===== Records for the exercise

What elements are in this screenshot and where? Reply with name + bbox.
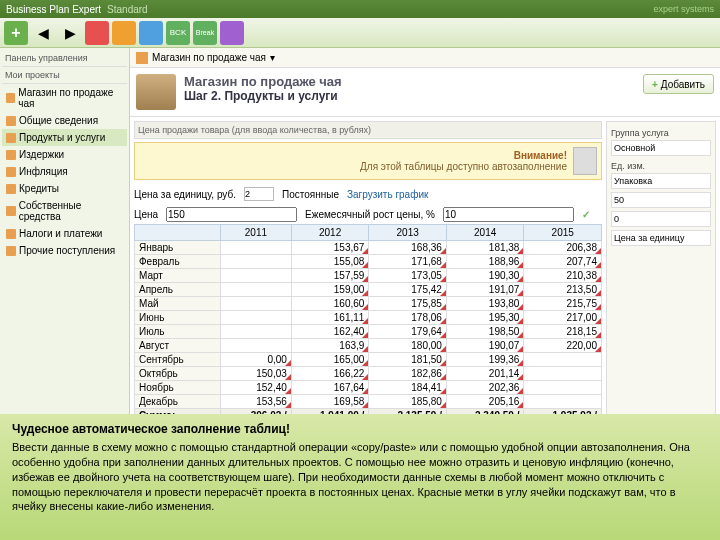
value-cell[interactable]: 153,56 bbox=[221, 395, 292, 409]
value-cell[interactable] bbox=[221, 283, 292, 297]
chart-icon[interactable] bbox=[112, 21, 136, 45]
autofill-icon[interactable] bbox=[573, 147, 597, 175]
value-cell[interactable]: 218,15 bbox=[524, 325, 602, 339]
chevron-down-icon[interactable]: ▾ bbox=[270, 52, 275, 63]
value-cell[interactable]: 157,59 bbox=[291, 269, 369, 283]
value-cell[interactable]: 207,74 bbox=[524, 255, 602, 269]
value-cell[interactable] bbox=[221, 339, 292, 353]
folder-icon bbox=[6, 150, 16, 160]
value-cell[interactable] bbox=[524, 395, 602, 409]
value-cell[interactable]: 160,60 bbox=[291, 297, 369, 311]
value-cell[interactable]: 206,38 bbox=[524, 241, 602, 255]
month-cell: Февраль bbox=[135, 255, 221, 269]
value-cell[interactable]: 173,05 bbox=[369, 269, 447, 283]
param-row-2: Цена Ежемесячный рост цены, % ✓ bbox=[134, 205, 602, 224]
value-cell[interactable]: 165,00 bbox=[291, 353, 369, 367]
value-cell[interactable]: 195,30 bbox=[446, 311, 524, 325]
zero-value[interactable]: 0 bbox=[611, 211, 711, 227]
group-value[interactable]: Основной bbox=[611, 140, 711, 156]
value-cell[interactable]: 217,00 bbox=[524, 311, 602, 325]
break-icon[interactable]: Break bbox=[193, 21, 217, 45]
value-cell[interactable]: 171,68 bbox=[369, 255, 447, 269]
value-cell[interactable]: 180,00 bbox=[369, 339, 447, 353]
value-cell[interactable] bbox=[221, 325, 292, 339]
value-cell[interactable]: 163,9 bbox=[291, 339, 369, 353]
value-cell[interactable]: 175,85 bbox=[369, 297, 447, 311]
value-cell[interactable] bbox=[221, 311, 292, 325]
value-cell[interactable]: 178,06 bbox=[369, 311, 447, 325]
value-cell[interactable]: 150,03 bbox=[221, 367, 292, 381]
value-cell[interactable]: 198,50 bbox=[446, 325, 524, 339]
value-cell[interactable]: 210,38 bbox=[524, 269, 602, 283]
sidebar-item[interactable]: Инфляция bbox=[2, 163, 127, 180]
value-cell[interactable]: 190,30 bbox=[446, 269, 524, 283]
value-cell[interactable]: 169,58 bbox=[291, 395, 369, 409]
value-cell[interactable]: 167,64 bbox=[291, 381, 369, 395]
value-cell[interactable]: 159,00 bbox=[291, 283, 369, 297]
value-cell[interactable]: 153,67 bbox=[291, 241, 369, 255]
value-cell[interactable]: 201,14 bbox=[446, 367, 524, 381]
unit-price-input[interactable] bbox=[244, 187, 274, 201]
value-cell[interactable]: 179,64 bbox=[369, 325, 447, 339]
value-cell[interactable]: 199,36 bbox=[446, 353, 524, 367]
value-cell[interactable]: 168,36 bbox=[369, 241, 447, 255]
forward-icon[interactable]: ▶ bbox=[58, 21, 82, 45]
value-cell[interactable]: 155,08 bbox=[291, 255, 369, 269]
apply-icon[interactable]: ✓ bbox=[582, 209, 590, 220]
load-schedule-link[interactable]: Загрузить график bbox=[347, 189, 428, 200]
value-cell[interactable]: 175,42 bbox=[369, 283, 447, 297]
value-cell[interactable]: 182,86 bbox=[369, 367, 447, 381]
sidebar-item[interactable]: Общие сведения bbox=[2, 112, 127, 129]
sidebar-header: Панель управления bbox=[2, 50, 127, 67]
value-cell[interactable]: 213,50 bbox=[524, 283, 602, 297]
sidebar-item[interactable]: Продукты и услуги bbox=[2, 129, 127, 146]
value-cell[interactable]: 161,11 bbox=[291, 311, 369, 325]
value-cell[interactable]: 152,40 bbox=[221, 381, 292, 395]
table-row: Июль162,40179,64198,50218,15 bbox=[135, 325, 602, 339]
report-icon[interactable] bbox=[139, 21, 163, 45]
add-button[interactable]: + bbox=[4, 21, 28, 45]
back-text-icon[interactable]: BCK bbox=[166, 21, 190, 45]
value-cell[interactable]: 162,40 bbox=[291, 325, 369, 339]
qty-value[interactable]: 50 bbox=[611, 192, 711, 208]
sidebar-item[interactable]: Прочие поступления bbox=[2, 242, 127, 259]
value-cell[interactable]: 166,22 bbox=[291, 367, 369, 381]
delete-icon[interactable] bbox=[85, 21, 109, 45]
value-cell[interactable]: 191,07 bbox=[446, 283, 524, 297]
value-cell[interactable] bbox=[221, 241, 292, 255]
value-cell[interactable]: 184,41 bbox=[369, 381, 447, 395]
sidebar-item[interactable]: Издержки bbox=[2, 146, 127, 163]
value-cell[interactable]: 220,00 bbox=[524, 339, 602, 353]
unit-value[interactable]: Упаковка bbox=[611, 173, 711, 189]
growth-input[interactable] bbox=[443, 207, 574, 222]
value-cell[interactable]: 215,75 bbox=[524, 297, 602, 311]
crumb-text[interactable]: Магазин по продаже чая bbox=[152, 52, 266, 63]
value-cell[interactable] bbox=[221, 255, 292, 269]
month-cell: Май bbox=[135, 297, 221, 311]
value-cell[interactable] bbox=[524, 367, 602, 381]
home-icon[interactable] bbox=[136, 52, 148, 64]
back-icon[interactable]: ◀ bbox=[31, 21, 55, 45]
price-input[interactable] bbox=[166, 207, 297, 222]
value-cell[interactable]: 188,96 bbox=[446, 255, 524, 269]
tool-icon[interactable] bbox=[220, 21, 244, 45]
sidebar-item[interactable]: Магазин по продаже чая bbox=[2, 84, 127, 112]
mode-value[interactable]: Цена за единицу bbox=[611, 230, 711, 246]
value-cell[interactable]: 185,80 bbox=[369, 395, 447, 409]
value-cell[interactable] bbox=[221, 297, 292, 311]
value-cell[interactable]: 0,00 bbox=[221, 353, 292, 367]
value-cell[interactable]: 202,36 bbox=[446, 381, 524, 395]
value-cell[interactable]: 181,38 bbox=[446, 241, 524, 255]
value-cell[interactable] bbox=[524, 381, 602, 395]
sidebar-item[interactable]: Кредиты bbox=[2, 180, 127, 197]
value-cell[interactable]: 205,16 bbox=[446, 395, 524, 409]
sidebar-item[interactable]: Налоги и платежи bbox=[2, 225, 127, 242]
value-cell[interactable]: 190,07 bbox=[446, 339, 524, 353]
value-cell[interactable]: 181,50 bbox=[369, 353, 447, 367]
table-row: Ноябрь152,40167,64184,41202,36 bbox=[135, 381, 602, 395]
add-product-button[interactable]: + Добавить bbox=[643, 74, 714, 94]
value-cell[interactable]: 193,80 bbox=[446, 297, 524, 311]
value-cell[interactable] bbox=[524, 353, 602, 367]
value-cell[interactable] bbox=[221, 269, 292, 283]
sidebar-item[interactable]: Собственные средства bbox=[2, 197, 127, 225]
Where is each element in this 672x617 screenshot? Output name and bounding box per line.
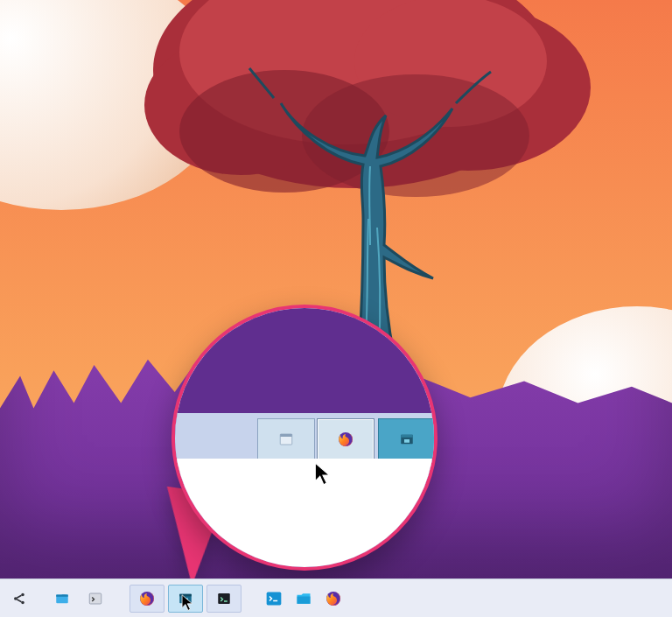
firefox-icon [337, 431, 354, 448]
taskbar [0, 578, 672, 617]
magnified-task-filemanager [378, 418, 436, 460]
magnified-task-firefox [317, 418, 374, 460]
pinned-firefox[interactable] [320, 585, 346, 613]
pinned-konsole[interactable] [261, 585, 287, 613]
svg-rect-8 [280, 434, 292, 437]
firefox-icon [325, 590, 342, 607]
firefox-icon [138, 590, 156, 607]
terminal-icon [88, 591, 103, 606]
magnified-task-blank [257, 418, 315, 460]
files-icon [295, 590, 312, 607]
svg-rect-26 [267, 592, 282, 605]
task-terminal[interactable] [206, 585, 242, 613]
window-icon [278, 431, 294, 447]
magnifier-callout [172, 305, 438, 571]
file-manager-icon [399, 431, 415, 447]
quicklaunch-terminal[interactable] [80, 585, 110, 613]
svg-point-6 [302, 74, 529, 197]
app-launcher-button[interactable] [5, 585, 35, 613]
cursor-icon [314, 462, 333, 487]
cursor-icon [181, 594, 195, 612]
svg-rect-27 [298, 596, 311, 603]
task-firefox[interactable] [130, 585, 164, 613]
terminal-dark-icon [216, 591, 232, 606]
svg-rect-12 [404, 439, 410, 443]
svg-rect-11 [401, 435, 413, 438]
app-launcher-icon [12, 591, 28, 606]
quicklaunch-file-manager[interactable] [47, 585, 77, 613]
file-manager-icon [54, 591, 70, 606]
svg-point-16 [21, 592, 24, 595]
svg-point-17 [21, 600, 24, 603]
tree-decoration [101, 0, 661, 359]
pinned-files[interactable] [290, 585, 317, 613]
svg-rect-20 [89, 593, 102, 604]
svg-rect-25 [218, 593, 230, 604]
svg-rect-19 [56, 594, 68, 596]
konsole-icon [265, 590, 283, 607]
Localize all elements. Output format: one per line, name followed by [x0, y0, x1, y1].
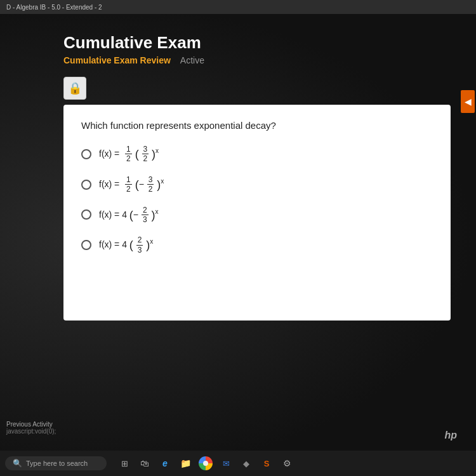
task-view-icon[interactable]: ⊞: [117, 456, 132, 471]
chrome-logo: [199, 456, 213, 470]
taskbar: 🔍 Type here to search ⊞ 🛍 e 📁 ✉ ◆ S ⚙: [0, 451, 476, 476]
question-card: Which function represents exponential de…: [63, 105, 451, 321]
option-c-label: f(x) = 4 (− 23 )x: [99, 206, 159, 225]
hp-logo: hp: [444, 430, 457, 441]
subtitle-row: Cumulative Exam Review Active: [63, 55, 451, 65]
option-a[interactable]: f(x) = 12 ( 32 )x: [81, 145, 433, 164]
prev-activity-label: Previous Activity: [6, 421, 56, 428]
diamond-icon-2[interactable]: S: [259, 456, 274, 471]
browser-tab: D - Algebra IB - 5.0 - Extended - 2: [0, 0, 476, 14]
radio-b[interactable]: [81, 180, 91, 190]
taskbar-icons: ⊞ 🛍 e 📁 ✉ ◆ S ⚙: [117, 456, 294, 471]
option-d[interactable]: f(x) = 4 ( 23 )x: [81, 235, 433, 255]
question-text: Which function represents exponential de…: [81, 120, 433, 131]
options-list: f(x) = 12 ( 32 )x f(x) = 12 (− 32 )x: [81, 145, 433, 255]
radio-a[interactable]: [81, 149, 91, 159]
page-subtitle: Cumulative Exam Review: [63, 55, 171, 65]
main-container: Cumulative Exam Cumulative Exam Review A…: [51, 14, 463, 438]
diamond-icon-1[interactable]: ◆: [239, 456, 254, 471]
page-header: Cumulative Exam Cumulative Exam Review A…: [51, 14, 463, 72]
prev-activity-link: javascript:void(0);: [6, 428, 56, 435]
lock-icon: 🔒: [68, 81, 82, 95]
page-title: Cumulative Exam: [63, 33, 451, 53]
option-c[interactable]: f(x) = 4 (− 23 )x: [81, 206, 433, 225]
option-a-label: f(x) = 12 ( 32 )x: [99, 145, 159, 164]
search-icon: 🔍: [13, 459, 22, 468]
option-b-label: f(x) = 12 (− 32 )x: [99, 175, 164, 194]
taskbar-search[interactable]: 🔍 Type here to search: [5, 456, 107, 470]
option-d-label: f(x) = 4 ( 23 )x: [99, 235, 153, 255]
folder-icon[interactable]: 📁: [178, 456, 193, 471]
option-b[interactable]: f(x) = 12 (− 32 )x: [81, 175, 433, 194]
status-badge: Active: [180, 55, 204, 65]
lock-button[interactable]: 🔒: [63, 77, 86, 100]
mail-icon[interactable]: ✉: [218, 456, 234, 471]
right-arrow-button[interactable]: ◀: [461, 90, 475, 113]
settings-icon[interactable]: ⚙: [279, 456, 294, 471]
toolbar: 🔒: [51, 72, 463, 105]
radio-d[interactable]: [81, 240, 91, 250]
chrome-icon[interactable]: [198, 456, 213, 471]
radio-c[interactable]: [81, 209, 91, 220]
prev-activity[interactable]: Previous Activity javascript:void(0);: [6, 421, 56, 435]
browser-tab-text: D - Algebra IB - 5.0 - Extended - 2: [6, 4, 102, 11]
edge-icon[interactable]: e: [157, 456, 173, 471]
search-placeholder: Type here to search: [26, 459, 88, 467]
store-icon[interactable]: 🛍: [137, 456, 152, 471]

==========

-- Task to complete --
If a line in the records includes the string "Output", copy it.

-- Expected answer --
Where is each element in this 672x617 screenshot? Output name and bounding box per line.
Localize all elements. Output format: one per line, name followed by [x0, y0, x1, y1].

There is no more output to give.